[DATA — start]

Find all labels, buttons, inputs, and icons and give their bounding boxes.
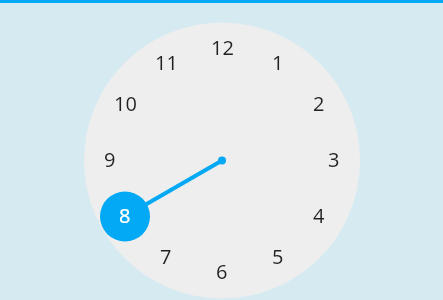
staticText: 10 (114, 90, 137, 117)
button[interactable]: 6 (197, 246, 247, 296)
staticText: 2 (313, 90, 325, 117)
staticText: 9 (104, 146, 116, 173)
button[interactable]: 4 (294, 190, 344, 240)
button[interactable]: 7 (141, 231, 191, 281)
staticText: 1 (272, 49, 284, 76)
button[interactable]: 12 (197, 22, 247, 72)
button[interactable]: 5 (253, 231, 303, 281)
button[interactable]: 2 (294, 78, 344, 128)
staticText: 5 (272, 243, 284, 270)
button[interactable]: 1 (253, 37, 303, 87)
staticText: 4 (313, 202, 325, 229)
button[interactable]: 8 (100, 190, 150, 240)
staticText: 7 (160, 243, 172, 270)
staticText: 12 (211, 34, 234, 61)
button[interactable]: 3 (309, 134, 359, 184)
button[interactable]: 11 (141, 37, 191, 87)
staticText: 3 (328, 146, 340, 173)
staticText: 11 (155, 49, 178, 76)
button[interactable]: 10 (100, 78, 150, 128)
button[interactable]: 9 (85, 134, 135, 184)
staticText: 8 (119, 202, 131, 229)
staticText: 6 (216, 258, 228, 285)
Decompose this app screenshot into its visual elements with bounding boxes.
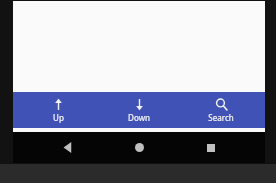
- staticText: Down: [128, 112, 150, 123]
- button[interactable]: Back: [51, 132, 85, 163]
- button[interactable]: Search: [184, 92, 258, 128]
- button[interactable]: Recents: [194, 132, 228, 163]
- button[interactable]: Up: [21, 92, 95, 128]
- button[interactable]: Home: [122, 132, 156, 163]
- button[interactable]: Down: [102, 92, 176, 128]
- staticText: Search: [208, 112, 234, 123]
- staticText: Up: [53, 112, 64, 123]
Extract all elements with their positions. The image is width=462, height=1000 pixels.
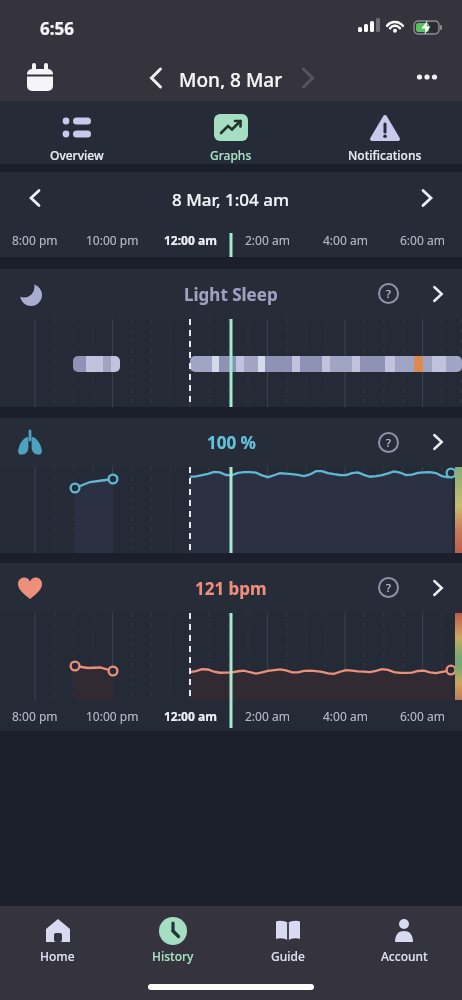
staticText: Guide: [271, 948, 305, 964]
staticText: 121 bpm: [195, 577, 267, 599]
button[interactable]: Overview: [0, 101, 154, 164]
staticText: 6:00 am: [400, 708, 445, 724]
button[interactable]: Light Sleep: [0, 269, 462, 319]
staticText: 10:00 pm: [86, 708, 139, 724]
staticText: 4:00 am: [323, 708, 368, 724]
staticText: 2:00 am: [245, 708, 290, 724]
button[interactable]: [412, 184, 442, 212]
staticText: Overview: [50, 147, 104, 163]
staticText: Home: [40, 948, 75, 964]
button[interactable]: Account: [346, 906, 462, 1000]
staticText: 4:00 am: [323, 232, 368, 248]
staticText: 12:00 am: [164, 708, 217, 724]
button[interactable]: Home: [0, 906, 115, 1000]
button[interactable]: [409, 62, 445, 94]
staticText: ?: [386, 580, 391, 595]
button[interactable]: [426, 429, 450, 455]
staticText: 10:00 pm: [86, 232, 139, 248]
staticText: 6:00 am: [400, 232, 445, 248]
staticText: ?: [386, 435, 391, 450]
staticText: 8:00 pm: [12, 232, 58, 248]
staticText: Account: [381, 948, 428, 964]
button[interactable]: ?: [378, 432, 399, 453]
button[interactable]: [20, 184, 50, 212]
button[interactable]: History: [115, 906, 230, 1000]
staticText: 6:56: [40, 17, 74, 39]
staticText: Notifications: [348, 147, 422, 163]
staticText: 100 %: [207, 431, 256, 453]
button[interactable]: Guide: [230, 906, 346, 1000]
staticText: ?: [386, 286, 391, 301]
staticText: 12:00 am: [164, 232, 217, 248]
staticText: Light Sleep: [184, 283, 278, 305]
staticText: History: [152, 948, 194, 964]
button[interactable]: 121 bpm: [0, 563, 462, 613]
button[interactable]: 100 %: [0, 418, 462, 467]
button[interactable]: [294, 62, 322, 90]
button[interactable]: [426, 281, 450, 307]
button[interactable]: ?: [378, 577, 399, 598]
button[interactable]: [22, 60, 58, 96]
staticText: Mon, 8 Mar: [179, 67, 283, 89]
button[interactable]: Notifications: [308, 101, 462, 164]
button[interactable]: [426, 575, 450, 601]
staticText: Graphs: [210, 147, 252, 163]
staticText: 8:00 pm: [12, 708, 58, 724]
staticText: 8 Mar, 1:04 am: [172, 188, 290, 210]
staticText: 2:00 am: [245, 232, 290, 248]
button[interactable]: ?: [378, 283, 399, 304]
button[interactable]: Graphs: [154, 101, 308, 164]
button[interactable]: [142, 62, 170, 90]
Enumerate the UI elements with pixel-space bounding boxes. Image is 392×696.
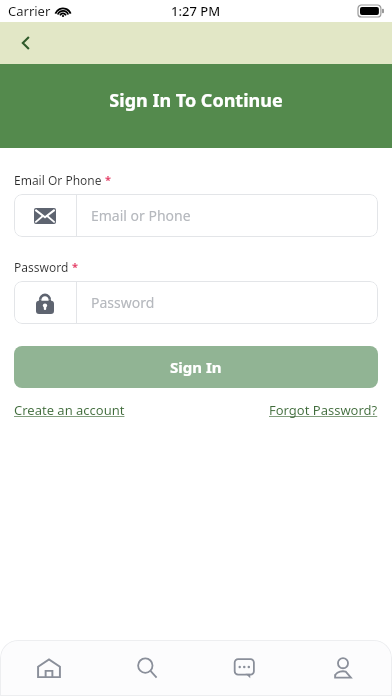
staticText: *: [105, 172, 111, 187]
staticText: *: [72, 259, 78, 274]
staticText: 1:27 PM: [171, 2, 221, 20]
staticText: Email or Phone: [91, 206, 191, 225]
staticText: Create an account: [14, 401, 125, 419]
staticText: Password: [14, 259, 69, 275]
button[interactable]: Password: [14, 281, 378, 324]
button[interactable]: Forgot Password?: [269, 401, 378, 419]
button[interactable]: Messages: [196, 640, 294, 696]
staticText: Email Or Phone: [14, 172, 102, 188]
staticText: Password: [91, 293, 155, 312]
button[interactable]: Create an account: [14, 401, 125, 419]
staticText: Forgot Password?: [269, 401, 378, 419]
button[interactable]: Search: [98, 640, 196, 696]
button[interactable]: Sign In: [14, 346, 378, 388]
button[interactable]: Home: [0, 640, 98, 696]
staticText: Carrier: [8, 2, 51, 20]
button[interactable]: Email or Phone: [14, 194, 378, 237]
staticText: Sign In: [170, 357, 222, 377]
button[interactable]: Back: [6, 23, 46, 63]
staticText: Sign In To Continue: [109, 88, 283, 113]
button[interactable]: Profile: [294, 640, 392, 696]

[DATA — finish]

Report the count of lines in the entries that contain "Graphs". Nothing else should be given.

# TASK RESPONSE
2